Moreover, defendant's argument that waiver should apply because the Pennsylvania privilege is broader than the federal privilege fails because of the nature of the federal privilege. Under § 5944, the patient may refuse to disclose all of the communications with the therapist. The general principle, then, is that the patient has a privacy interest in all communications which outweighs any evidentiary value. The federal privilege applies only to those communications in which the evidentiary value is outweighed by the privacy interest. The obverse of this principle is that privilege will not apply when the evidentiary value outweighs the privacy interest. Disclosure of a communication, then, indicates only that the patient concedes that the evidentiary value of that particular information outweighs the privacy interest in that particular communication, not that the information in general is of such a nature (as would be true when a privilege which applies to all such communications is waived in a particular instance). In other words, the privilege itself is not generalized, and so waiver of the privilege should not be generalized.

* * *

For all of these reasons, plaintiff will be directed to submit the records sought by defendant for in camera inspection by the court. If the court finds that the records contain admissible evidence or information which might reasonably lead to admissible evidence, those portions of the records will be disclosed to defendant. Failure on the part of plaintiff to execute the requisite release *207 of the records may lead to exclusion of any evidence concerning plaintiff's state of mind, including evidence of her subjective perception of her work environment. An appropriate order shall issue.

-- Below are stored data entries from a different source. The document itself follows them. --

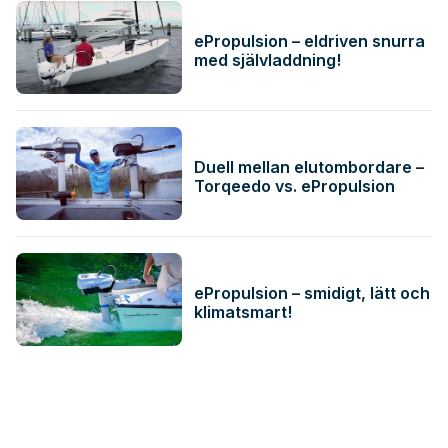
ePropulsion – eldriven snurra
med självladdning!
Duell mellan elutombordare –
Torqeedo vs. ePropulsion
ePropulsion – smidigt, lätt och
klimatsmart!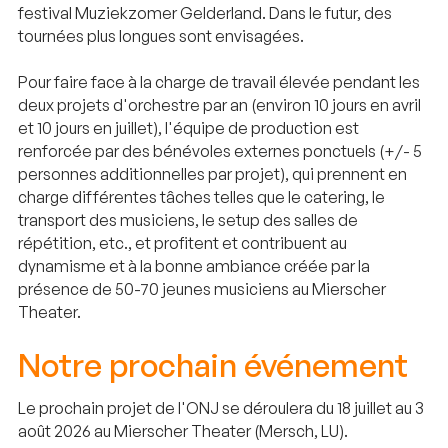
festival Muziekzomer Gelderland. Dans le futur, des
tournées plus longues sont envisagées.
Pour faire face à la charge de travail élevée pendant les
deux projets d'orchestre par an (environ 10 jours en avril
et 10 jours en juillet), l'équipe de production est
renforcée par des bénévoles externes ponctuels (+/- 5
personnes additionnelles par projet), qui prennent en
charge différentes tâches telles que le catering, le
transport des musiciens, le setup des salles de
répétition, etc., et profitent et contribuent au
dynamisme et à la bonne ambiance créée par la
présence de 50-70 jeunes musiciens au Mierscher
Theater.
Notre prochain événement
Le prochain projet de l'ONJ se déroulera du 18 juillet au 3
août 2026 au Mierscher Theater (Mersch, LU).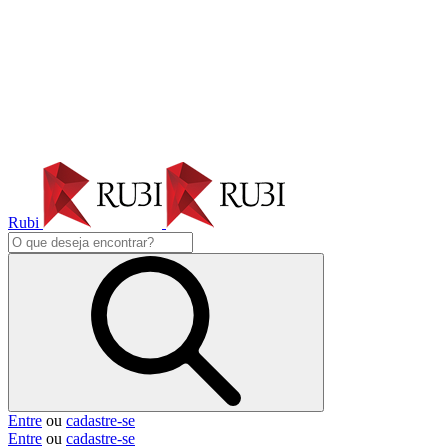
Rubi
Entre
ou
cadastre-se
Entre
ou
cadastre-se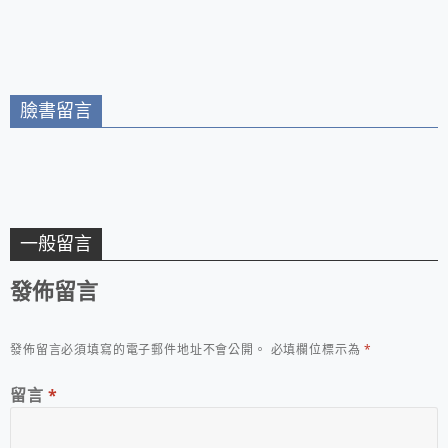
商獨家販售掀秒殺搶購
潮
臉書留言
一般留言
發佈留言
發佈留言必須填寫的電子郵件地址不會公開。
必填欄位標示為
*
留言
*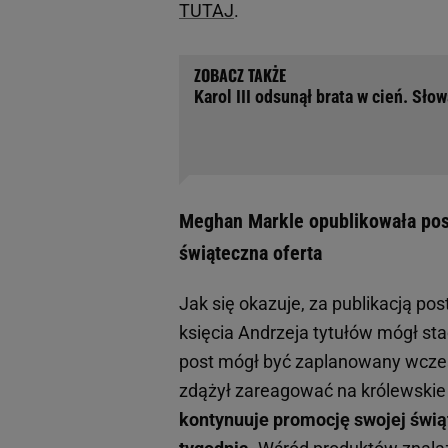
TUTAJ
.
Karol III odsunął brata w cień. Sło
Meghan Markle opublikowała post
świąteczna oferta
Jak się okazuje, za publikacją 
księcia Andrzeja tytułów mógł st
post mógł być zaplanowany wcześn
zdążył zareagować na królewskie
kontynuuje promocję swojej świąt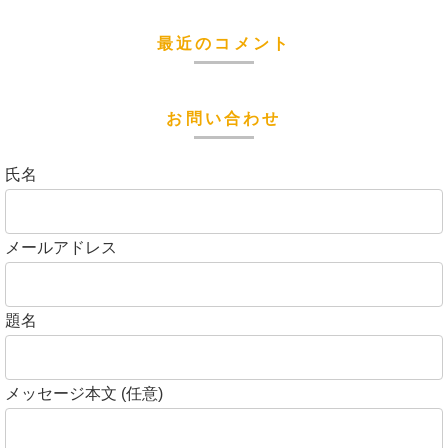
最近のコメント
お問い合わせ
氏名
メールアドレス
題名
メッセージ本文 (任意)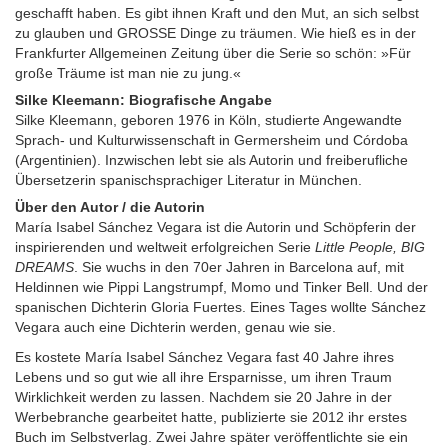
geschafft haben. Es gibt ihnen Kraft und den Mut, an sich selbst
zu glauben und GROSSE Dinge zu träumen. Wie hieß es in der
Frankfurter Allgemeinen Zeitung über die Serie so schön: »Für
große Träume ist man nie zu jung.«
Silke Kleemann: Biografische Angabe
Silke Kleemann, geboren 1976 in Köln, studierte Angewandte
Sprach- und Kulturwissenschaft in Germersheim und Córdoba
(Argentinien). Inzwischen lebt sie als Autorin und freiberufliche
Übersetzerin spanischsprachiger Literatur in München.
Über den Autor / die Autorin
María Isabel Sánchez Vegara ist die Autorin und Schöpferin der
inspirierenden und weltweit erfolgreichen Serie
Little People, BIG
DREAMS
. Sie wuchs in den 70er Jahren in Barcelona auf, mit
Heldinnen wie Pippi Langstrumpf, Momo und Tinker Bell. Und der
spanischen Dichterin Gloria Fuertes. Eines Tages wollte Sánchez
Vegara auch eine Dichterin werden, genau wie sie.
Es kostete María Isabel Sánchez Vegara fast 40 Jahre ihres
Lebens und so gut wie all ihre Ersparnisse, um ihren Traum
Wirklichkeit werden zu lassen. Nachdem sie 20 Jahre in der
Werbebranche gearbeitet hatte, publizierte sie 2012 ihr erstes
Buch im Selbstverlag. Zwei Jahre später veröffentlichte sie ein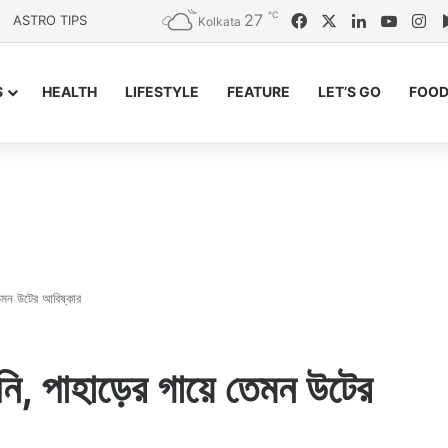
℃
27
Facebook
X
LinkedIn
YouTu
In
ASTRO TIPS
Kolkata
S
HEALTH
LIFESTYLE
FEATURE
LET’S GO
FOOD
েমন উটের আবিষ্কার
, পাহাড়ের গায়ে তেমন উটের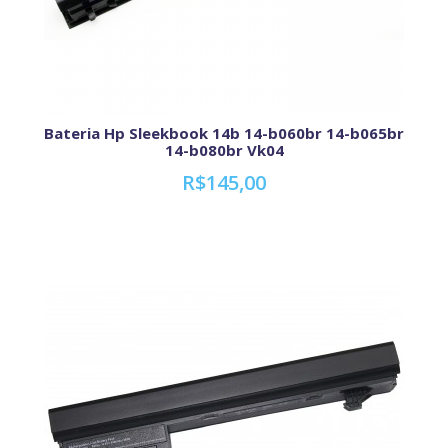
Bateria Hp Sleekbook 14b 14-b060br 14-b065br
14-b080br Vk04
R$145,00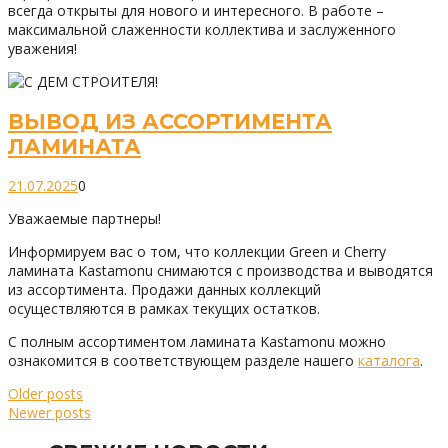
всегда открыты для нового и интересного. В работе –
максимальной слаженности коллектива и заслуженного
уважения!
ВЫВОД ИЗ АССОРТИМЕНТА
ЛАМИНАТА
21.07.2025
0
Уважаемые партнеры!
Информируем вас о том, что коллекции Green и Cherry
ламината Kastamonu снимаются с производства и выводятся
из ассортимента. Продажи данных коллекций
осуществляются в рамках текущих остатков.
С полным ассортиментом ламината Kastamonu можно
ознакомится в соответствующем разделе нашего
каталога
.
Older posts
Newer posts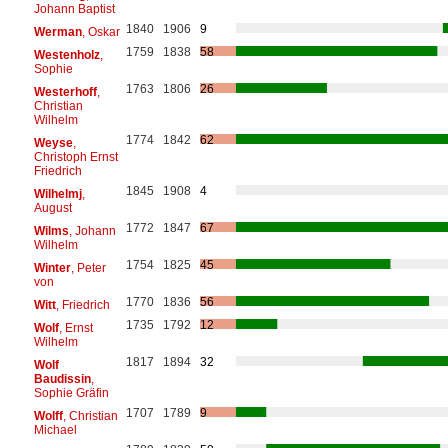
Johann Baptist
1840
1906
9
Werman
, Oskar
1759
1838
58
Westenholz
,
Sophie
1763
1806
26
Westerhoff
,
Christian
Wilhelm
1774
1842
62
Weyse
,
Christoph Ernst
Friedrich
1845
1908
4
Wilhelmj
,
August
1772
1847
67
Wilms
, Johann
Wilhelm
1754
1825
45
Winter
, Peter
von
1770
1836
56
Witt
, Friedrich
1735
1792
12
Wolf
, Ernst
Wilhelm
1817
1894
32
Wolf
Baudissin
,
Sophie Gräfin
1707
1789
9
Wolff
, Christian
Michael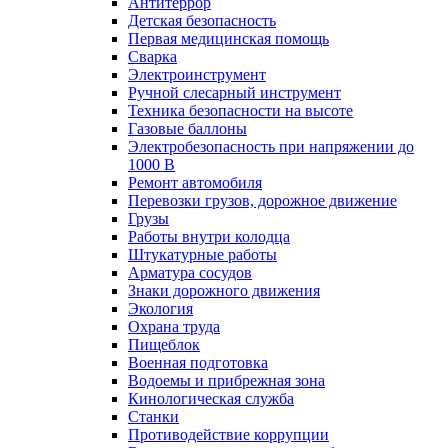
Антитеррор
Детская безопасность
Первая медицинская помощь
Сварка
Электроинструмент
Ручной слесарный инструмент
Техника безопасности на высоте
Газовые баллоны
Электробезопасность при напряжении до
1000 В
Ремонт автомобиля
Перевозки грузов, дорожное движение
Грузы
Работы внутри колодца
Штукатурные работы
Арматура сосудов
Знаки дорожного движения
Экология
Охрана труда
Пищеблок
Военная подготовка
Водоемы и прибрежная зона
Кинологическая служба
Станки
Противодействие коррупции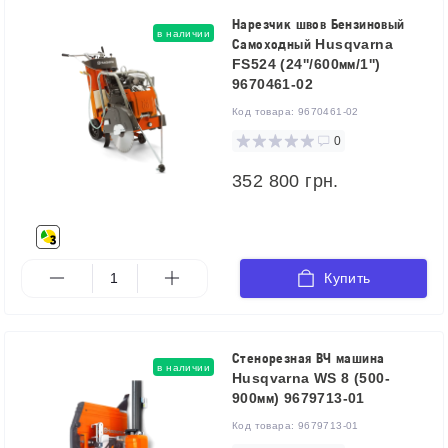
Нарезчик швов Бензиновый
в наличии
Самоходный Husqvarna
FS524 (24''/600мм/1'')
9670461-02
Код товара:
9670461-02
0
352 800 грн.
Купить
Стенорезная ВЧ машина
в наличии
Husqvarna WS 8 (500-
900мм) 9679713-01
Код товара:
9679713-01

For the reasons stated in the accompanying memorandum, IT IS ORDERED THAT:

1. Defendant's motion (record document no. 16) is granted in part and denied in part.

(a) Plaintiff shall not at this time be required to disclose to defendant any of her psychiatric and/or psychological records.
(b) Plaintiff shall submit to the court for in camera review by the court her psychiatric and/or psychological records for the purpose of determining whether the psychotherapist/patient privilege applies to the records.

2. Failure of plaintiff to execute the requisite release of the records and to submit them to the court may lead to exclusion at trial of any evidence concerning plaintiff's state of mind, including that necessary to establish her prima facie case under Title VII.


[1] Rule 26(b) (1) was amended effective December 1, 1993. The complaint in the instant action was filed on September 20, 1993. The amended version of the Federal Rules of Civil Procedure governs all proceedings commenced after the effective date "and, insofar as just and practicable, all proceedings in civil cases then pending." Order of the Supreme Court of the United States dated April 22, 1993 (amending the Federal Rules of Civil Procedure), at ¶ 2. Amended Rule 26(b) (1) and former Rule 26(b) (1) do not differ in any way material to this motion.

[2] Another district court within the Third Circuit recognizing the existence of the psychotherapist/patient privilege is the District of New Jersey. In re Grand Jury Subpoena (Psychological Treatment Records), 710 F. Supp. 999 (D.N.J. 1989).